> [Problem]:
Reproduce, exactly, the lines of the material below from the line containing "sofrem pressão crescente" through the line containing "Óleo da casca", with both end lines included and nothing else.

::::

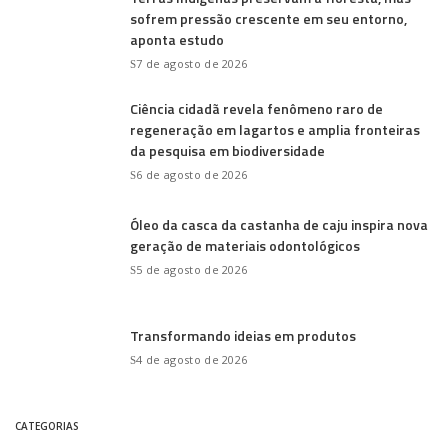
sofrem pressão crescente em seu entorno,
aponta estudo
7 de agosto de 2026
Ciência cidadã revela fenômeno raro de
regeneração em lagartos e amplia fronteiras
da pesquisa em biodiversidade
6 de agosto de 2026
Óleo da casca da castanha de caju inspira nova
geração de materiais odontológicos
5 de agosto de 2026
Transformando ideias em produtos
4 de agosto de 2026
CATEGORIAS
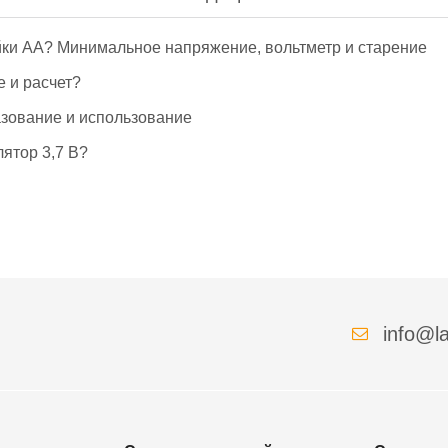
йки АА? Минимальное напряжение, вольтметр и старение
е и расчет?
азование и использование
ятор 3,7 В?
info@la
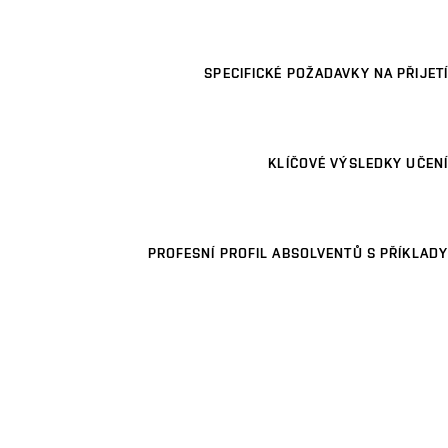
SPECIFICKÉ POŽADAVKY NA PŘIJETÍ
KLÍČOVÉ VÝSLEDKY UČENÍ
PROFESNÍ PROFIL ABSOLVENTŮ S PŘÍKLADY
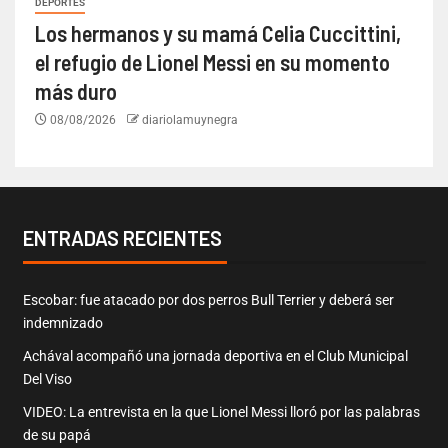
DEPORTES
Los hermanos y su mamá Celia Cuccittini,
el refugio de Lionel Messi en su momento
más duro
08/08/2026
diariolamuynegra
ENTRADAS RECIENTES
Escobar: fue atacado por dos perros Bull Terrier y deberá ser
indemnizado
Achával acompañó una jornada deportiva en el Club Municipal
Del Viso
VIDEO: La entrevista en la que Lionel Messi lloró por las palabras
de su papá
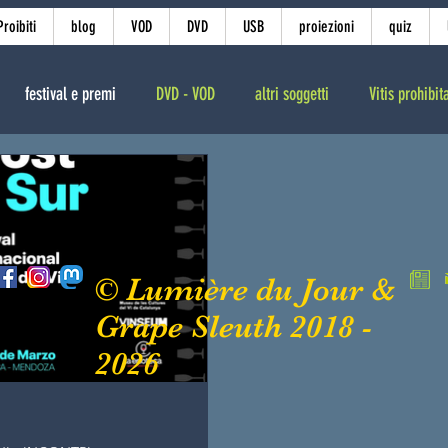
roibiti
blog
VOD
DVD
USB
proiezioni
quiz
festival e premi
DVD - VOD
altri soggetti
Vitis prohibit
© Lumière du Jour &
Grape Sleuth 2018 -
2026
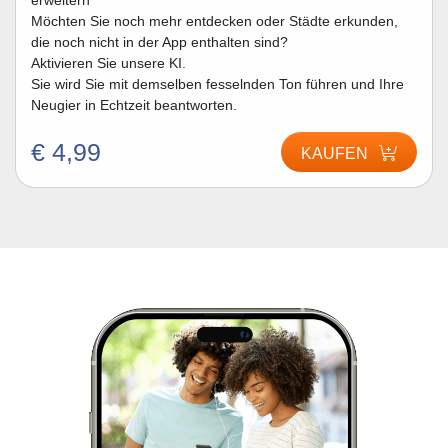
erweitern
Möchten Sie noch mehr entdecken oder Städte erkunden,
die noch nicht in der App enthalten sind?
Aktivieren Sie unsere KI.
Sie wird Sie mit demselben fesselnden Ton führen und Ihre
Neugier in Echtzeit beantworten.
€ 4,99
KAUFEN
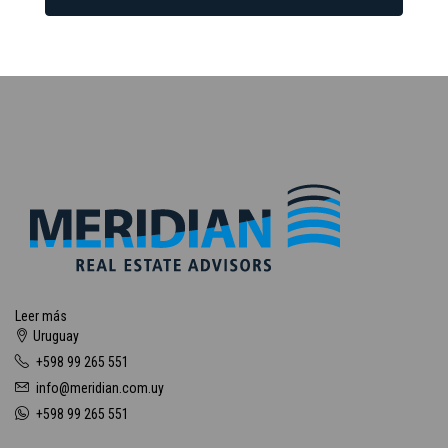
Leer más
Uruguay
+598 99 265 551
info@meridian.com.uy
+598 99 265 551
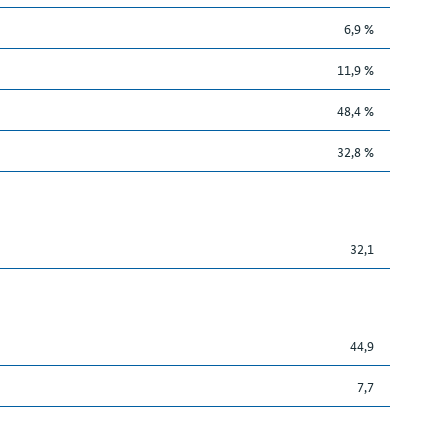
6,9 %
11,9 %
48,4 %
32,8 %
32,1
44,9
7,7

::::

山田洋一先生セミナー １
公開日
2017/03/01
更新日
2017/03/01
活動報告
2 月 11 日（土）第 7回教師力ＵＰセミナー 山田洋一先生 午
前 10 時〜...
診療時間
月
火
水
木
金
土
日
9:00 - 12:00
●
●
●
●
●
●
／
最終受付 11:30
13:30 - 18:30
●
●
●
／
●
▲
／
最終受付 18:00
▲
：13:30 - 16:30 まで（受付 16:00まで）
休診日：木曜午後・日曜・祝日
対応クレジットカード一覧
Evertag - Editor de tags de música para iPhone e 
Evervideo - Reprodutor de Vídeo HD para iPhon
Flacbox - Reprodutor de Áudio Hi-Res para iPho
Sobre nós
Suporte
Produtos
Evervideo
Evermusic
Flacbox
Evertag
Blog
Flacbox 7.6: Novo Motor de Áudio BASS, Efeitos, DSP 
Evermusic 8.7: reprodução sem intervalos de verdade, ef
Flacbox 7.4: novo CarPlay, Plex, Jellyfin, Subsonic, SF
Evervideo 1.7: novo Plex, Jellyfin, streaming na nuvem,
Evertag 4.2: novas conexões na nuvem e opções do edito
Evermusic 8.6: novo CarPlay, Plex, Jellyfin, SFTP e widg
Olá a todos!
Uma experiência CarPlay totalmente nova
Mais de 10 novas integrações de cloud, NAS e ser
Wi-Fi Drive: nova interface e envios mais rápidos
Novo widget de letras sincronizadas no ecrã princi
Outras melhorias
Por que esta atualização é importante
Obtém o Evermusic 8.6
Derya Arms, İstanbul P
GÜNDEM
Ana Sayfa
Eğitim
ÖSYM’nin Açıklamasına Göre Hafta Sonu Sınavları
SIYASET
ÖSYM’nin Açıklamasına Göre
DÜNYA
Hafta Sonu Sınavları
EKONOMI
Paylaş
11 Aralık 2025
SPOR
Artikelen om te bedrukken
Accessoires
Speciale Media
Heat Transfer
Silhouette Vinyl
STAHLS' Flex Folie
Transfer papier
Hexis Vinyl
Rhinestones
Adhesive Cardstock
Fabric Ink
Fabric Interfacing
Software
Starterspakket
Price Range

::::

> [Response below]:
sofrem pressão crescente em seu entorno,
aponta estudo
7 de agosto de 2026
Ciência cidadã revela fenômeno raro de
regeneração em lagartos e amplia fronteiras
da pesquisa em biodiversidade
6 de agosto de 2026
Óleo da casca da castanha de caju inspira nova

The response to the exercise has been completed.